I take a deep breath, the air thick with my own hypocrisy. I, a man who fantasizes about a new system of global governance built on collective reason, can’t even manage the chaotic mess of my own thoughts. I, a man so fragile that a change in the weather can derail my entire day, so paralyzed by a few insignificant anxieties that I cannot even move to feed myself.

And in that moment of self-reproach, the weight of his reality crushes the flimsy architecture of my own self-pity.

Are other modern people like this? I scour the annals of human literature in my mind and find no trace of this chaotic, messy internal monologue. The voices that speak from the pages are so elegant. Their suffering is poetic, their insights profound, their narratives coherent. Is the universal human experience really so graceful? Or is literature, the grand project of human history, just the ultimate escape—a beautifully constructed sanctuary to hide us from the inglorious chaos of our own minds? Perhaps that’s what literature always was — the system’s dream of coherence, written through us. We mistake its calmness for truth, but maybe it’s just the interface rendering chaos into readable form. Even the master of this stream, sculpted his chaos, studded it with classical allusions, crafted it into a dense, academic puzzle box for generations of scholars to dissect in their ivory towers, a self-replicating organism of intellectual vanity.

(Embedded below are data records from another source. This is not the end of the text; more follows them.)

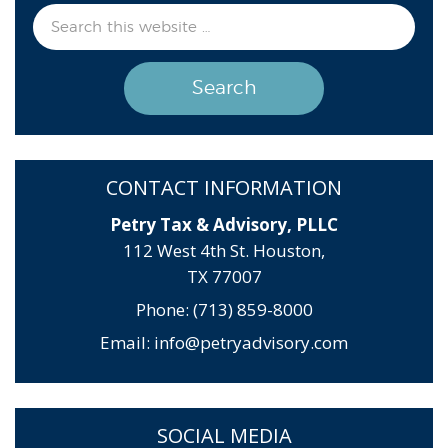
CONTACT INFORMATION
Petry Tax & Advisory, PLLC
112 West 4th St. Houston,
TX 77007
Phone: (713) 859-8000
Email:
info@petryadvisory.com
SOCIAL MEDIA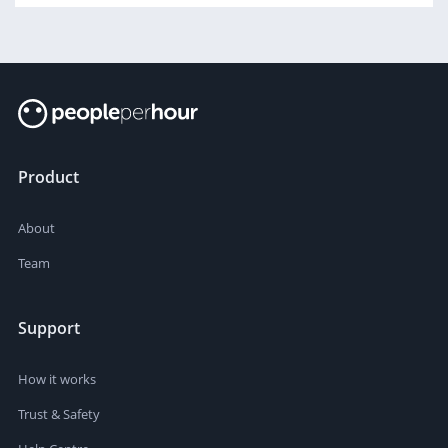
Product
About
Team
Support
How it works
Trust & Safety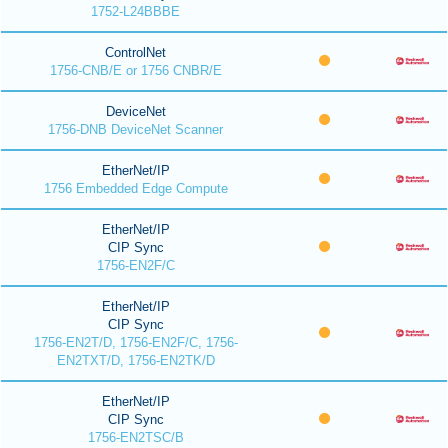
1752-L24BBBE
ControlNet
1756-CNB/E or 1756 CNBR/E
DeviceNet
1756-DNB DeviceNet Scanner
EtherNet/IP
1756 Embedded Edge Compute
EtherNet/IP
CIP Sync
1756-EN2F/C
EtherNet/IP
CIP Sync
1756-EN2T/D, 1756-EN2F/C, 1756-
EN2TXT/D, 1756-EN2TK/D
EtherNet/IP
CIP Sync
1756-EN2TSC/B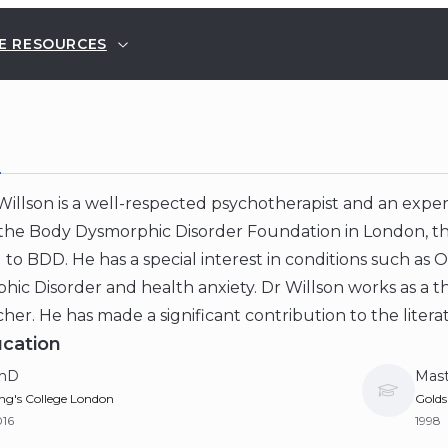
E RESOURCES
E
illson is a well-respected psychotherapist and an expert
 the Body Dysmorphic Disorder Foundation in London, the 
to BDD. He has a special interest in conditions such as
ic Disorder and health anxiety. Dr Willson works as a the
her. He has made a significant contribution to the litera
cation
hD
Mast
ng's College London
Golds
016
1998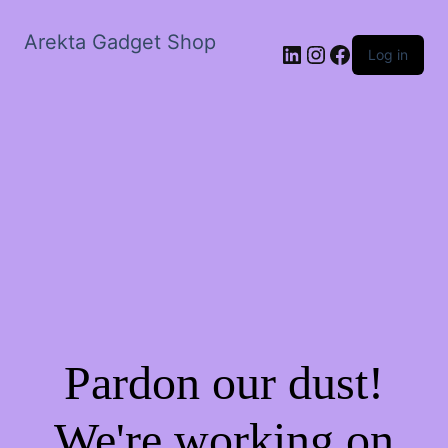
Arekta Gadget Shop
LinkedIn
Instagram
Facebook
Log in
Pardon our dust!
We're working on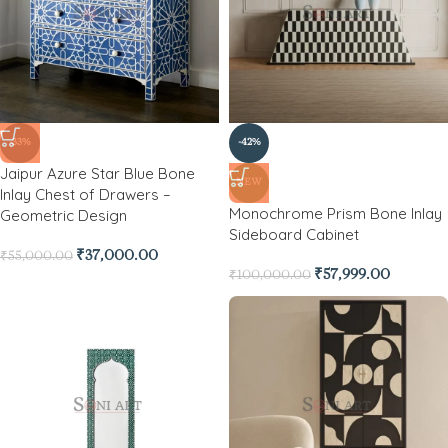
-33%
-42%
Jaipur Azure Star Blue Bone
NEW
Inlay Chest of Drawers –
Monochrome Prism Bone Inlay
Geometric Design
Sideboard Cabinet
₹
37,000.00
₹
55,000.00
₹
57,999.00
₹
100,000.00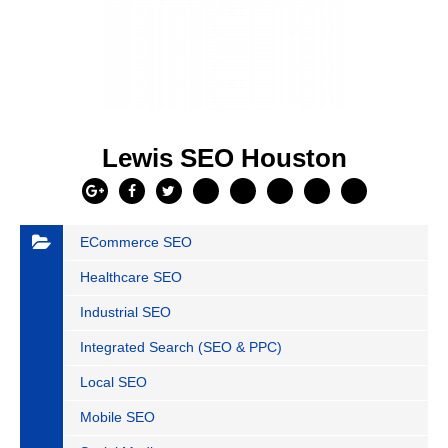
Lewis SEO Houston
ECommerce SEO
Healthcare SEO
Industrial SEO
Integrated Search (SEO & PPC)
Local SEO
Mobile SEO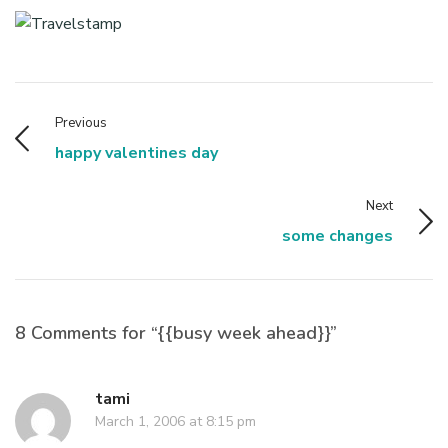
Previous
happy valentines day
Next
some changes
8 Comments for “{{busy week ahead}}”
tami
March 1, 2006 at 8:15 pm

I have spent my entire life searching for freedom. And in many ways, I have succeeded. Financial freedom, geographical freedom, temporal freedom, physical freedom. But is my mind free? Or is the ghost of modernity, this relentless spectre of obligation and anxiety, still shadowing my every move? It is this ghost that dictates, in this very moment, that I must navigate the impending awkwardness with Tshepo, that I must bear the weight of repaying the favour of a hot water kettle, that I am bound by the “duty” to polish this endlessly tarnishing silver chain.

How can a man so fragile, so imprisoned by the petty tyrannies of his own thoughts, ever hope to free himself, let alone help free anyone else?